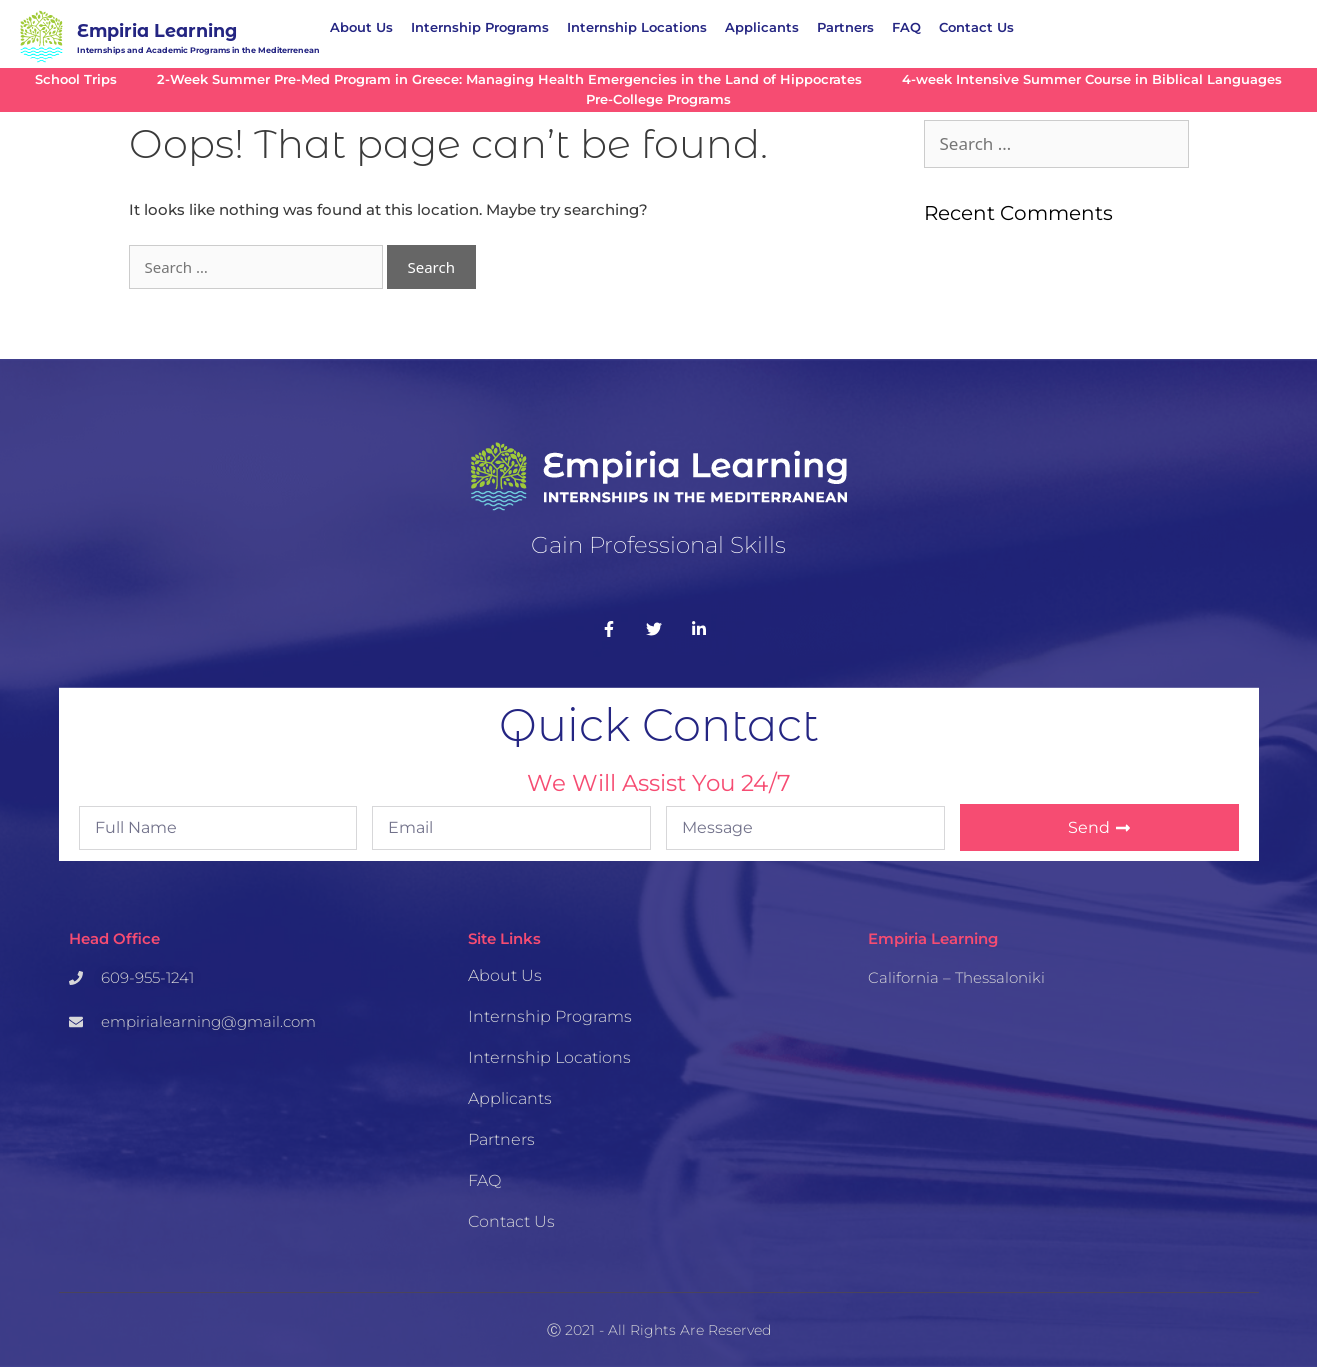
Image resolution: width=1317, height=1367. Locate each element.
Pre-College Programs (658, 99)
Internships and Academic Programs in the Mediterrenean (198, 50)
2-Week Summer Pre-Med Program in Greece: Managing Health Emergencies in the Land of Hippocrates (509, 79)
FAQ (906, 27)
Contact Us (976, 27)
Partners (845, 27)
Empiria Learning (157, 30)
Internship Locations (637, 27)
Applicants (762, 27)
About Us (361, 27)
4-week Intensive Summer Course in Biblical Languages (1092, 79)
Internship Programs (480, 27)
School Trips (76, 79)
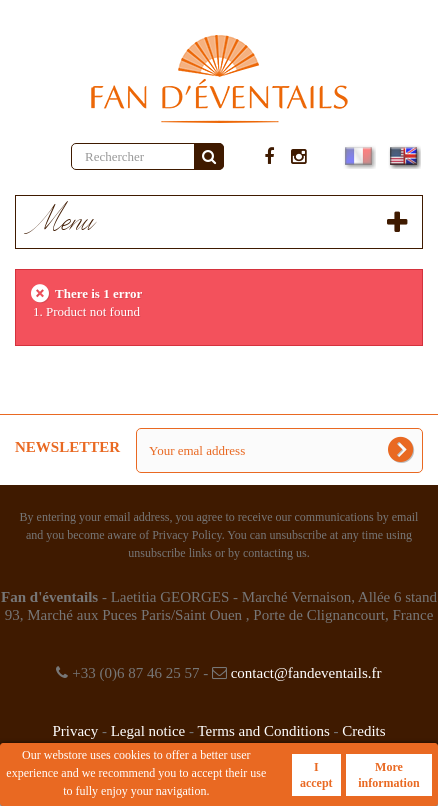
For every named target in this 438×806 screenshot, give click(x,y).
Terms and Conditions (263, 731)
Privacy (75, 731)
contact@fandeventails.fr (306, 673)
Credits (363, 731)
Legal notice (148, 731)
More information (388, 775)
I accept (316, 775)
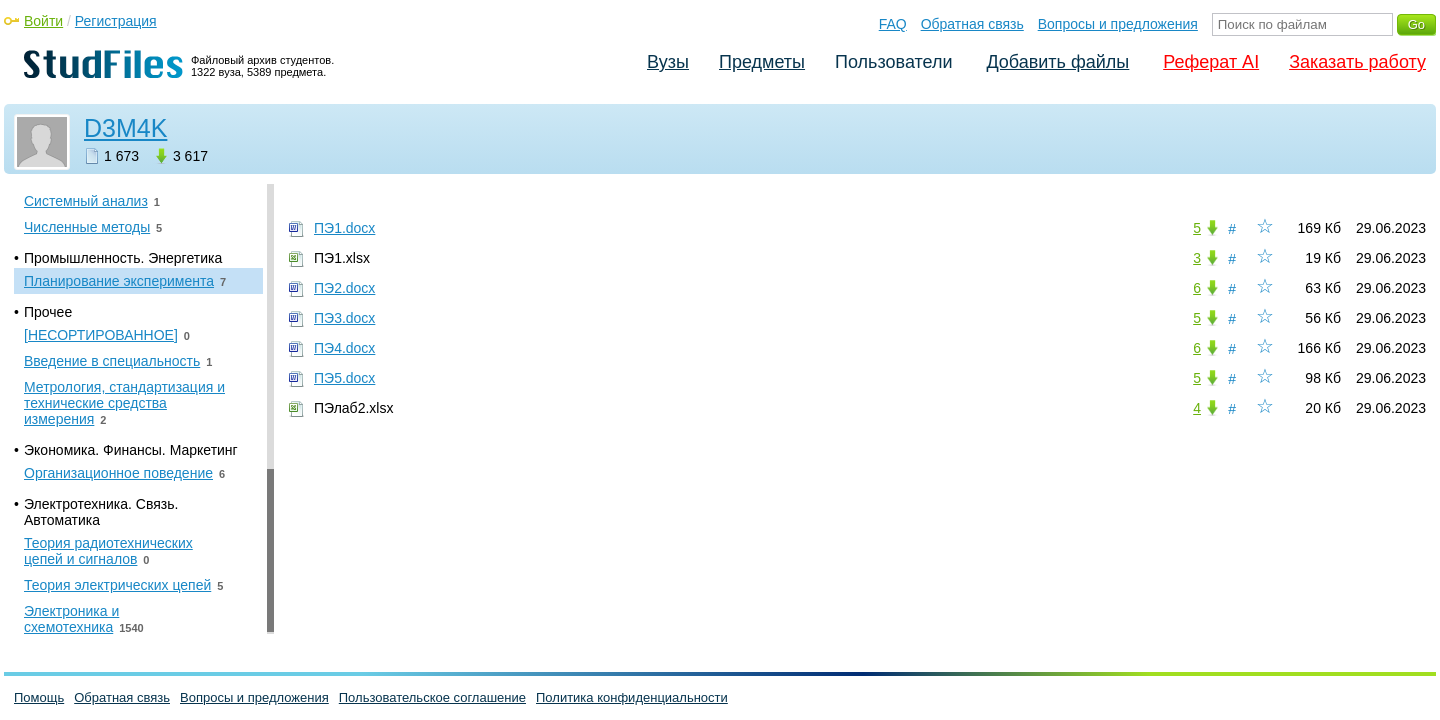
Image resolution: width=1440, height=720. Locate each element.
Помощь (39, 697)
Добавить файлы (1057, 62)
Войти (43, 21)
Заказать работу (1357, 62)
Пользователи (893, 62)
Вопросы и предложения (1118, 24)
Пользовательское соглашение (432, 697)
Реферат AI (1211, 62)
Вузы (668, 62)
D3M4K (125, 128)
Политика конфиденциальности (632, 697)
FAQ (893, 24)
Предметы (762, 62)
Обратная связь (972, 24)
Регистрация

......

WORK TO BE COMPLETED:
From the line containing "For every named" down to the final line of the material, restate every line word for word, and only those; drop the pictures.

RESULT:
For every named target in this 438×806 screenshot, give click(x,y).
Terms and Conditions (263, 731)
Privacy (75, 731)
contact@fandeventails.fr (306, 673)
Credits (363, 731)
Legal notice (148, 731)
More information (388, 775)
I accept (316, 775)
Image resolution: width=1440, height=720. Locate each element.
Помощь (39, 697)
Добавить файлы (1057, 62)
Войти (43, 21)
Заказать работу (1357, 62)
Пользователи (893, 62)
Вопросы и предложения (1118, 24)
Пользовательское соглашение (432, 697)
Реферат AI (1211, 62)
Вузы (668, 62)
D3M4K (125, 128)
Политика конфиденциальности (632, 697)
FAQ (893, 24)
Предметы (762, 62)
Обратная связь (972, 24)
Регистрация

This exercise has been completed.